In the current study, we also utilized ERIC-PCR and found it possessed discriminatory power for H. parasuis. ERIC-PCR has been used to successfully subtype H. parasuis strains isolated from different regions, confirming the high heterogeneity and high genetic variability of H. parasuis (Macedo et al., 2011; Oliveira et al., 2004; Olvera, Calsamiglia & Aragon, 2006; Rafiee et al., 2000). We obtained 87 genotypes among the 143 H. parasuis strains and 68 genotypes in the 99 biofilm producers similar to previous results (Zhang et al., 2011). This analysis demonstrated that there were no dominant clones. Comparisons of the ERIC-PCR results of the biofilm positive strains yielded no defined correlations between serovar and ERIC-PCR profile. No correlations between biofilm formation and serovar were found in this study.

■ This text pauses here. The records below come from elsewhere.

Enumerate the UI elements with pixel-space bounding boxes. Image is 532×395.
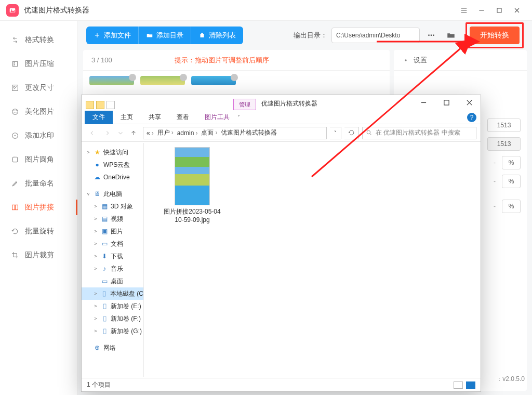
- explorer-file-list[interactable]: 图片拼接2023-05-04 10-59-09.jpg: [144, 143, 481, 377]
- sidebar-item-watermark[interactable]: 添加水印: [0, 124, 77, 148]
- open-folder-button[interactable]: [443, 28, 459, 43]
- sidebar-item-rename[interactable]: 批量命名: [0, 172, 77, 195]
- ribbon-tab-file[interactable]: 文件: [85, 111, 113, 124]
- tree-item[interactable]: ⊕网络: [82, 341, 143, 354]
- tree-icon: ▭: [100, 240, 109, 248]
- file-name: 图片拼接2023-05-04 10-59-09.jpg: [158, 207, 226, 223]
- sidebar-item-convert[interactable]: 格式转换: [0, 28, 77, 52]
- tree-item[interactable]: >♪音乐: [82, 262, 143, 275]
- explorer-contextual-tab[interactable]: 管理: [233, 99, 256, 110]
- settings-label: 设置: [414, 56, 427, 65]
- breadcrumb-seg[interactable]: «: [147, 129, 155, 137]
- convert-icon: [10, 35, 20, 45]
- start-convert-button[interactable]: 开始转换: [470, 27, 520, 44]
- sidebar-item-rotate[interactable]: 批量旋转: [0, 219, 77, 243]
- sidebar-item-resize[interactable]: 更改尺寸: [0, 76, 77, 100]
- breadcrumb-seg[interactable]: 桌面: [201, 128, 219, 137]
- explorer-minimize-button[interactable]: [412, 95, 435, 110]
- explorer-search-input[interactable]: 在 优速图片格式转换器 中搜索: [362, 127, 476, 139]
- breadcrumb-seg[interactable]: admin: [177, 129, 200, 137]
- minimize-button[interactable]: [473, 2, 490, 19]
- explorer-quick-icons[interactable]: [82, 99, 119, 111]
- tree-item[interactable]: v🖥此电脑: [82, 188, 143, 200]
- unit-value[interactable]: %: [502, 175, 521, 188]
- help-icon[interactable]: ?: [467, 113, 476, 122]
- breadcrumb-seg[interactable]: 优速图片格式转换器: [221, 128, 280, 137]
- view-mode-toggle[interactable]: [454, 381, 475, 389]
- titlebar: 优速图片格式转换器: [0, 0, 532, 21]
- tree-item[interactable]: >⌷本地磁盘 (C: [82, 287, 143, 300]
- nav-up-button[interactable]: [127, 127, 140, 139]
- explorer-window-title: 优速图片格式转换器: [261, 99, 317, 108]
- sidebar: 格式转换 图片压缩 更改尺寸 美化图片 添加水印 图片圆角 批量命名 图片拼接 …: [0, 21, 78, 395]
- start-label: 开始转换: [480, 31, 509, 40]
- tree-item[interactable]: >★快速访问: [82, 146, 143, 159]
- sidebar-item-crop[interactable]: 图片裁剪: [0, 243, 77, 267]
- thumbnail[interactable]: [191, 76, 236, 85]
- tree-icon: ▦: [100, 202, 109, 210]
- app-title: 优速图片格式转换器: [24, 6, 89, 15]
- explorer-maximize-button[interactable]: [435, 95, 458, 110]
- output-dir-input[interactable]: [331, 28, 420, 43]
- menu-button[interactable]: [455, 2, 473, 19]
- sidebar-item-stitch[interactable]: 图片拼接: [0, 195, 77, 219]
- tree-item[interactable]: >▭文档: [82, 238, 143, 250]
- tree-item[interactable]: >▦3D 对象: [82, 200, 143, 213]
- tree-item[interactable]: ▭桌面: [82, 275, 143, 287]
- tree-icon: ★: [93, 148, 101, 156]
- add-dir-label: 添加目录: [156, 31, 183, 40]
- unit-value[interactable]: %: [502, 200, 521, 213]
- tree-item[interactable]: ●WPS云盘: [82, 159, 143, 171]
- sidebar-item-label: 图片压缩: [25, 59, 54, 69]
- ribbon-expand-icon[interactable]: ˅: [237, 114, 240, 120]
- sidebar-item-corner[interactable]: 图片圆角: [0, 148, 77, 172]
- svg-point-12: [367, 130, 370, 134]
- tree-item[interactable]: >⌷新加卷 (E:): [82, 300, 143, 312]
- add-file-label: 添加文件: [104, 31, 131, 40]
- beautify-icon: [10, 107, 20, 116]
- ribbon-tab-picture-tools[interactable]: 图片工具: [197, 111, 237, 124]
- address-box[interactable]: « 用户 admin 桌面 优速图片格式转换器: [143, 127, 327, 139]
- tree-item[interactable]: ☁OneDrive: [82, 171, 143, 183]
- explorer-status-bar: 1 个项目: [82, 378, 481, 391]
- clear-list-button[interactable]: 清除列表: [191, 27, 243, 44]
- ribbon-tab-home[interactable]: 主页: [113, 111, 141, 124]
- height-value[interactable]: 1513: [487, 137, 521, 151]
- thumbnail[interactable]: [140, 76, 185, 85]
- add-dir-button[interactable]: 添加目录: [139, 27, 191, 44]
- status-text: 1 个项目: [87, 380, 111, 389]
- tree-icon: ●: [93, 161, 101, 169]
- thumbnail[interactable]: [89, 76, 134, 85]
- refresh-button[interactable]: [344, 127, 359, 139]
- tree-item[interactable]: >⌷新加卷 (F:): [82, 312, 143, 325]
- unit-value[interactable]: %: [502, 156, 521, 169]
- close-button[interactable]: [508, 2, 526, 19]
- breadcrumb-seg[interactable]: 用户: [157, 128, 175, 137]
- nav-back-button[interactable]: [86, 127, 98, 139]
- svg-rect-2: [497, 8, 501, 12]
- tree-item[interactable]: >▣图片: [82, 225, 143, 238]
- sidebar-item-label: 图片拼接: [25, 203, 54, 212]
- sidebar-item-beautify[interactable]: 美化图片: [0, 100, 77, 124]
- nav-forward-button[interactable]: [101, 127, 114, 139]
- sidebar-item-compress[interactable]: 图片压缩: [0, 52, 77, 76]
- toolbar-button-group: 添加文件 添加目录 清除列表: [86, 27, 243, 44]
- version-label: ：v2.0.5.0: [496, 375, 525, 384]
- width-value[interactable]: 1513: [487, 118, 521, 132]
- settings-header: 设置: [394, 50, 527, 71]
- file-item[interactable]: 图片拼接2023-05-04 10-59-09.jpg: [158, 147, 226, 223]
- explorer-titlebar[interactable]: 管理 优速图片格式转换器: [82, 95, 481, 111]
- explorer-close-button[interactable]: [458, 95, 481, 110]
- file-explorer-window: 管理 优速图片格式转换器 文件 主页 共享 查看 图片工具 ˅ ? « 用户 a…: [81, 95, 481, 392]
- output-more-button[interactable]: ···: [423, 28, 440, 43]
- nav-history-button[interactable]: [117, 127, 124, 139]
- ribbon-tab-share[interactable]: 共享: [141, 111, 169, 124]
- tree-item[interactable]: >⌷新加卷 (G:): [82, 325, 143, 337]
- address-dropdown-button[interactable]: ˅: [330, 127, 341, 139]
- tree-item[interactable]: >⬇下载: [82, 250, 143, 262]
- add-file-button[interactable]: 添加文件: [86, 27, 139, 44]
- tree-item[interactable]: >▤视频: [82, 213, 143, 225]
- ribbon-tab-view[interactable]: 查看: [169, 111, 197, 124]
- sidebar-item-label: 批量命名: [25, 179, 54, 188]
- maximize-button[interactable]: [490, 2, 508, 19]
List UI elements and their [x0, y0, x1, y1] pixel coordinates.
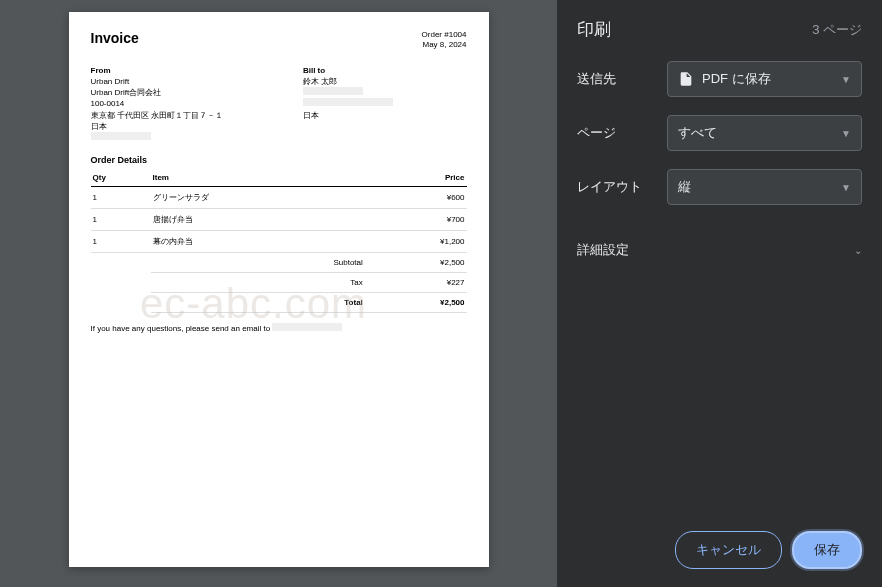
pages-value: すべて [678, 124, 717, 142]
total-row: Total¥2,500 [91, 293, 467, 313]
advanced-settings-toggle[interactable]: 詳細設定 ⌄ [577, 233, 862, 267]
destination-value: PDF に保存 [702, 70, 771, 88]
invoice-title: Invoice [91, 30, 139, 51]
from-label: From [91, 66, 111, 75]
pages-select[interactable]: すべて ▼ [667, 115, 862, 151]
col-qty: Qty [91, 169, 151, 187]
layout-value: 縦 [678, 178, 691, 196]
from-addr: 東京都 千代田区 永田町１丁目７－１ [91, 111, 223, 120]
destination-label: 送信先 [577, 70, 667, 88]
page-count: 3 ページ [812, 21, 862, 39]
subtotal-row: Subtotal¥2,500 [91, 253, 467, 273]
destination-select[interactable]: PDF に保存 ▼ [667, 61, 862, 97]
from-name: Urban Drift [91, 77, 130, 86]
layout-select[interactable]: 縦 ▼ [667, 169, 862, 205]
order-number: Order #1004 [422, 30, 467, 40]
invoice-page: Invoice Order #1004 May 8, 2024 From Urb… [69, 12, 489, 567]
invoice-date: May 8, 2024 [422, 40, 467, 50]
order-table: Qty Item Price 1グリーンサラダ¥600 1唐揚げ弁当¥700 1… [91, 169, 467, 313]
redacted-text [303, 98, 393, 106]
bill-name: 鈴木 太郎 [303, 77, 337, 86]
col-item: Item [151, 169, 365, 187]
print-preview-area: Invoice Order #1004 May 8, 2024 From Urb… [0, 0, 557, 587]
table-row: 1幕の内弁当¥1,200 [91, 231, 467, 253]
print-settings-panel: 印刷 3 ページ 送信先 PDF に保存 ▼ ページ すべて ▼ レイアウト [557, 0, 882, 587]
chevron-down-icon: ▼ [841, 74, 851, 85]
layout-label: レイアウト [577, 178, 667, 196]
cancel-button[interactable]: キャンセル [675, 531, 782, 569]
redacted-text [91, 132, 151, 140]
bill-country: 日本 [303, 111, 319, 120]
from-zip: 100-0014 [91, 99, 125, 108]
bill-label: Bill to [303, 66, 325, 75]
advanced-label: 詳細設定 [577, 241, 629, 259]
chevron-down-icon: ▼ [841, 128, 851, 139]
from-country: 日本 [91, 122, 107, 131]
from-company: Urban Drift合同会社 [91, 88, 162, 97]
pdf-icon [678, 71, 694, 88]
chevron-down-icon: ⌄ [854, 245, 862, 256]
footer-text: If you have any questions, please send a… [91, 323, 467, 333]
order-details-label: Order Details [91, 155, 467, 165]
chevron-down-icon: ▼ [841, 182, 851, 193]
print-title: 印刷 [577, 18, 611, 41]
table-row: 1唐揚げ弁当¥700 [91, 209, 467, 231]
tax-row: Tax¥227 [91, 273, 467, 293]
col-price: Price [365, 169, 467, 187]
pages-label: ページ [577, 124, 667, 142]
redacted-text [303, 87, 363, 95]
save-button[interactable]: 保存 [792, 531, 862, 569]
table-row: 1グリーンサラダ¥600 [91, 187, 467, 209]
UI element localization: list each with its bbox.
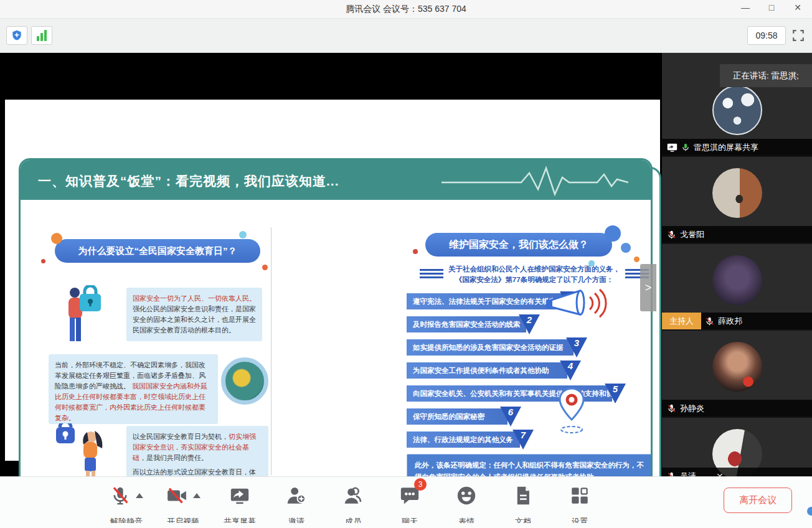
decor-dot [621, 243, 631, 253]
emoji-icon [456, 485, 477, 506]
obligation-item: 法律、行政法规规定的其他义务 7 [407, 431, 520, 448]
chat-unread-badge: 3 [414, 478, 427, 491]
decor-dot [588, 260, 595, 266]
obligation-item: 保守所知悉的国家秘密 6 [407, 408, 507, 425]
participant-tile[interactable]: 吴清 ✕ [662, 418, 812, 476]
decor-dot [41, 259, 45, 263]
left-heading-banner: 为什么要设立“全民国家安全教育日”？ [55, 239, 260, 263]
tencent-meeting-window: 腾讯会议 会议号：535 637 704 — □ ✕ 09:58 [0, 0, 812, 528]
emoji-button[interactable]: 表情 [445, 483, 488, 523]
avatar [712, 255, 762, 305]
obligation-list: 遵守宪法、法律法规关于国家安全的有关规定 1 及时报告危害国家安全活动的线索 2… [407, 293, 653, 448]
participant-tile[interactable]: 孙静炎 [662, 331, 812, 417]
signal-bars-icon [37, 30, 47, 41]
participant-namebar: 孙静炎 [662, 400, 812, 417]
host-badge: 主持人 [662, 313, 701, 329]
mic-active-icon [681, 143, 690, 152]
document-icon [512, 485, 534, 506]
megaphone-icon [545, 286, 610, 323]
obligation-item: 遵守宪法、法律法规关于国家安全的有关规定 1 [407, 293, 567, 309]
close-icon[interactable]: ✕ [788, 2, 807, 12]
maximize-icon[interactable]: □ [762, 2, 781, 12]
mic-muted-icon [667, 471, 676, 477]
participant-tile[interactable]: 戈誉阳 [662, 157, 812, 243]
decor-dot [51, 233, 62, 244]
number-flag: 7 [512, 430, 534, 451]
obligation-item: 如实提供所知悉的涉及危害国家安全活动的证据 3 [407, 339, 574, 356]
share-screen-button[interactable]: 共享屏幕 [218, 483, 262, 523]
body-text: 以全民国家安全教育日为契机， [133, 433, 229, 440]
sidebar-collapse-handle[interactable]: > [640, 264, 656, 311]
meeting-toolbar: 解除静音 开启视频 [0, 476, 812, 528]
obligation-item: 为国家安全工作提供便利条件或者其他协助 4 [407, 362, 567, 379]
number-flag: 6 [500, 407, 521, 428]
start-video-button[interactable]: 开启视频 [161, 483, 205, 523]
globe-icon [221, 357, 268, 405]
network-quality-button[interactable] [31, 26, 52, 45]
slide-right-column: 维护国家安全，我们该怎么做？ 关于社会组织和公民个人在维护国家安全方面的义务， … [407, 225, 653, 502]
number-flag: 4 [560, 361, 581, 382]
fullscreen-button[interactable] [792, 29, 805, 42]
participant-namebar: 雷思淇的屏幕共享 [662, 139, 812, 156]
decor-dot [239, 231, 247, 238]
screen-share-icon [667, 143, 677, 152]
toolbar-items: 解除静音 开启视频 [105, 483, 602, 523]
left-text-block-2: 当前，外部环境不稳定、不确定因素增多，我国改革发展稳定任务艰巨繁重，面临诸多矛盾… [49, 354, 218, 424]
right-heading: 维护国家安全，我们该怎么做？ [449, 239, 588, 250]
body-text: 强化公民的国家安全意识和责任，是国家安全的固本之策和长久之计，也是开展全民国家安… [133, 305, 256, 334]
right-heading-banner: 维护国家安全，我们该怎么做？ [425, 233, 612, 257]
number-flag: 3 [566, 337, 587, 359]
participant-name: 薛政邦 [718, 316, 742, 327]
leave-meeting-button[interactable]: 离开会议 [724, 488, 792, 513]
members-button[interactable]: 成员 [331, 483, 375, 523]
number-flag: 2 [519, 314, 540, 336]
mic-muted-icon [667, 230, 676, 240]
decor-dot [262, 265, 268, 270]
settings-button[interactable]: 设置 [558, 483, 602, 523]
now-speaking-indicator: 正在讲话: 雷思淇; [720, 64, 812, 87]
number-flag: 5 [605, 384, 626, 405]
obligation-item: 及时报告危害国家安全活动的线索 2 [407, 316, 526, 332]
right-subtitle-row: 关于社会组织和公民个人在维护国家安全方面的义务， 《国家安全法》第77条明确规定… [407, 264, 653, 285]
participant-namebar: 吴清 ✕ [662, 468, 812, 476]
right-subtitle: 关于社会组织和公民个人在维护国家安全方面的义务， 《国家安全法》第77条明确规定… [448, 264, 620, 285]
participant-name: 雷思淇的屏幕共享 [694, 142, 758, 153]
mic-options-caret-icon[interactable] [136, 493, 143, 498]
share-screen-icon [229, 485, 250, 506]
security-shield-button[interactable] [6, 26, 27, 45]
close-icon[interactable]: ✕ [716, 471, 724, 477]
unmute-button[interactable]: 解除静音 [105, 483, 148, 523]
left-heading: 为什么要设立“全民国家安全教育日”？ [78, 245, 237, 256]
layout-grid-icon [569, 485, 590, 506]
participant-name: 吴清 [680, 471, 696, 477]
window-title: 腾讯会议 会议号：535 637 704 [0, 4, 812, 15]
notification-dot [807, 507, 812, 516]
window-titlebar: 腾讯会议 会议号：535 637 704 — □ ✕ [0, 0, 812, 19]
video-options-caret-icon[interactable] [193, 493, 201, 498]
heartbeat-line-icon [441, 164, 628, 199]
invite-button[interactable]: 邀请 [275, 483, 318, 523]
shared-slide-surface: 一、知识普及“饭堂”：看完视频，我们应该知道... 为什么要设立“全民国家安全教… [5, 100, 660, 461]
participant-namebar: 主持人 薛政邦 [662, 313, 812, 329]
slide-title: 一、知识普及“饭堂”：看完视频，我们应该知道... [38, 172, 339, 190]
minimize-icon[interactable]: — [736, 2, 755, 12]
mic-muted-icon [667, 403, 676, 413]
members-icon [342, 485, 364, 506]
shield-plus-icon [11, 29, 23, 42]
chat-button[interactable]: 3 聊天 [388, 483, 432, 523]
participant-tile-host[interactable]: 主持人 薛政邦 [662, 244, 812, 329]
slide-card: 一、知识普及“饭堂”：看完视频，我们应该知道... 为什么要设立“全民国家安全教… [19, 158, 653, 505]
docs-button[interactable]: 文档 [501, 483, 545, 523]
decor-dot [634, 257, 640, 262]
avatar [712, 168, 762, 218]
mic-muted-icon [705, 316, 714, 326]
avatar [712, 342, 762, 392]
participant-namebar: 戈誉阳 [662, 226, 812, 243]
shared-screen-stage: 一、知识普及“饭堂”：看完视频，我们应该知道... 为什么要设立“全民国家安全教… [0, 53, 662, 476]
location-pin-icon [555, 386, 589, 435]
meeting-timer: 09:58 [747, 26, 786, 45]
participants-sidebar: 雷思淇的屏幕共享 戈誉阳 主持人 薛政邦 [662, 53, 812, 476]
participant-name: 孙静炎 [680, 403, 704, 414]
slide-header: 一、知识普及“饭堂”：看完视频，我们应该知道... [21, 160, 651, 200]
person-with-lock-icon [61, 285, 105, 346]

In conclusion, this study showed H. parasuis strains had high-MIC values to common antimicrobial agents in China. These showed a marked geographic variability indicating that the prudent use of antimicrobials is very important. These H. parasuis isolates were also diverse serologically and genetically and possessed with different levels of biofilm-forming ability in vitro. Biofilm formation correlated with their antimicrobial susceptibility. This study suggests the need for a continuous surveillance of clinical isolates of H. parasuis.